Diriwayatkan oleh beberapa imam hadits dari jalan-jalan yang semuanya berasal dari Husain bin ‘Aliy Al-Ju’fiy, dari ‘Abdurrahmaan bin Yaziid bin Jaabir, dari Abul-Asy’ats Ash-Shan’aniy, dari Aus bin Aus secara marfuu’.
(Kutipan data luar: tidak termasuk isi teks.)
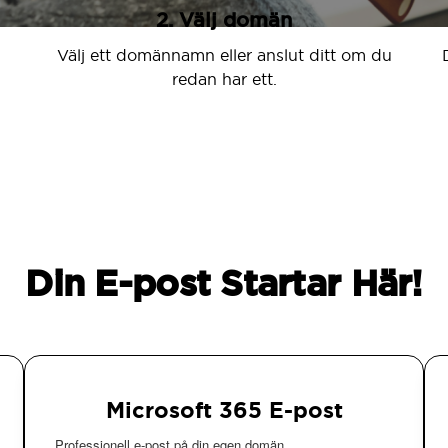
2. Välj domän
Välj ett domännamn eller anslut ditt om du
redan har ett.
Din E-post Startar Här!
Microsoft 365 E-post
Professionell e-post på din egen domän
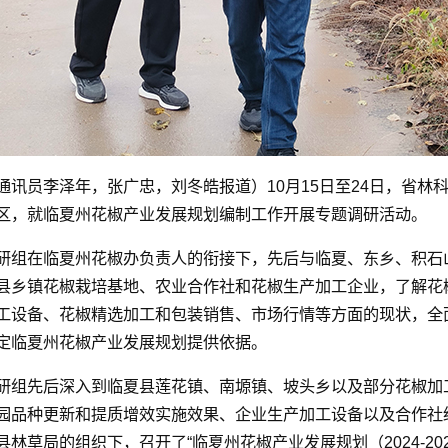
通讯员李泽年，张广忠，刘冬皓报道）
10月15日至24日，省
区，就临夏州花椒产业发展规划编制工作开展专题调研活动。
研组在临夏州花椒办负责人的衔接下，先后与临夏、东乡、积石
县乡镇花椒栽培基地、农业合作社和花椒生产加工企业，了解花
工设备、花椒精选加工和包装销售、市场行情等方面的现状，全
定临夏州花椒产业发展规划提供依据。
研组先后深入到临夏县莲花镇、南塬镇、坡头乡以及部分花椒加
园品种更新和提质增效实施效果、企业生产加工设备以及合作社经
县林草局的组织下，召开了“临夏州花椒产业发展规划（2024-2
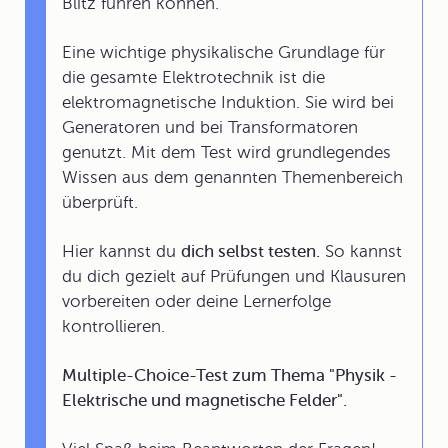
Blitz führen können.
Eine wichtige physikalische Grundlage für
die gesamte Elektrotechnik ist die
elektromagnetische Induktion. Sie wird bei
Generatoren und bei Transformatoren
genutzt. Mit dem Test wird grundlegendes
Wissen aus dem genannten Themenbereich
überprüft.
Hier kannst du
dich selbst testen.
So kannst
du dich gezielt auf Prüfungen und Klausuren
vorbereiten oder deine Lernerfolge
kontrollieren.
Multiple-Choice-Test zum Thema "Physik -
Elektrische und magnetische Felder".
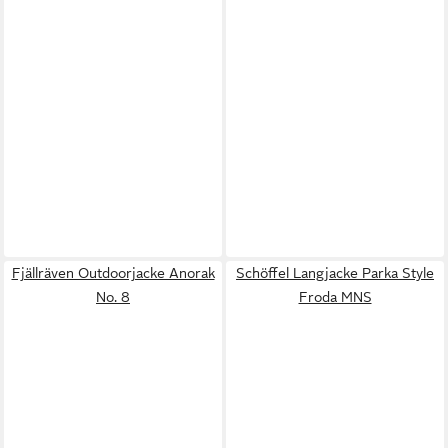
Fjällräven Outdoorjacke Anorak
Schöffel Langjacke Parka Style
No. 8
Froda MNS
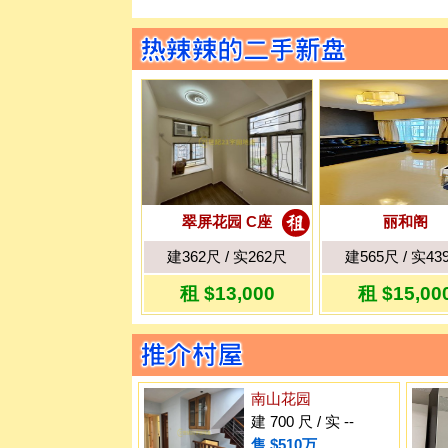
翠屏花园 C座
丽和阁
建362尺 / 实262尺
建565尺 / 实43
租 $13,000
租 $15,00
南山花园
建 700 尺 / 实 --
售 $510万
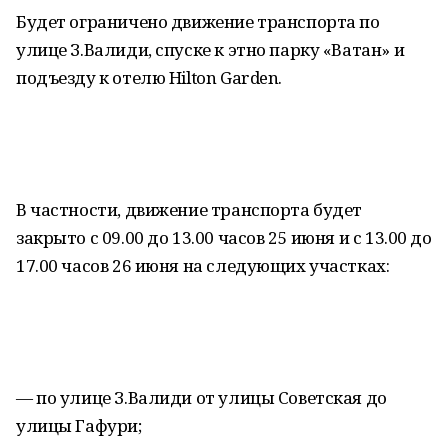
Будет ограничено движение транспорта по
улице З.Валиди, спуске к этно парку «Ватан» и
подъезду к отелю Hilton Garden.
В частности, движение транспорта будет
закрыто с 09.00 до 13.00 часов 25 июня и с 13.00 до
17.00 часов 26 июня на следующих участках:
— по улице З.Валиди от улицы Советская до
улицы Гафури;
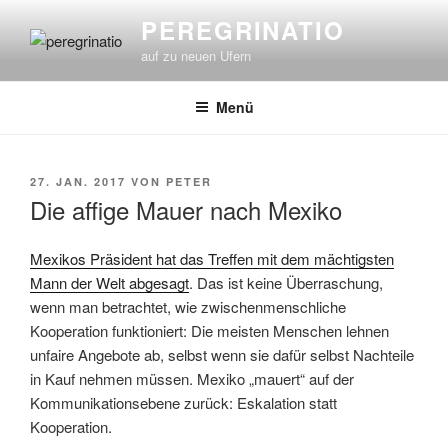
Zum
PEREGRINATIO
Inhalt
auf zu neuen Ufern
springen
Menü
VERÖFFENTLICHT
27. JAN. 2017
VON
PETER
AM
Die affige Mauer nach Mexiko
Mexikos Präsident hat das Treffen mit dem mächtigsten
Mann der Welt abgesagt
. Das ist keine Überraschung,
wenn man betrachtet, wie zwischenmenschliche
Kooperation funktioniert: Die meisten Menschen lehnen
unfaire Angebote ab, selbst wenn sie dafür selbst Nachteile
in Kauf nehmen müssen. Mexiko „mauert“ auf der
Kommunikationsebene zurück: Eskalation statt
Kooperation.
Beberapa huffaadh men-ta’liil riwayat ini dengan alasan bahwa ‘Abdurrahmaan dalam sanad itu bukanlah Ibnu Yaziid bin Jaabir, akan tetapi Ibnu Yaziid bin Tamiim, seorang yang dla’iif. Ibnu Rajab rahimahullah yang berkata :
وكذلك روى حسين الحعفي: عن ابن جابر عن أبي الأشعث عن أوس عن النبي - صلى الله عليه وسلم- " أكثروا علي من الصلاة يوم الجمعة... الحديث "، فقالت طائفة: " هو حديث منكر، وحسين الجعفي سمع من عبد الرحمن بن يزيد بن تميم الشامي، وروى عنه أحاديث منكرة فغلط في نسبته ".
وممن ذكر ذلك البخاري، وأبو زرعة، وأبو حاتم، وأبو داود، وابن حبان، وغيرهم.
وأنكر ذلك آخرون وقالوا: " الذي سمع منه حسين هو ابن جابر ".
قال العجلي: " سمع من ابن جابر حديثين في الجمعة ".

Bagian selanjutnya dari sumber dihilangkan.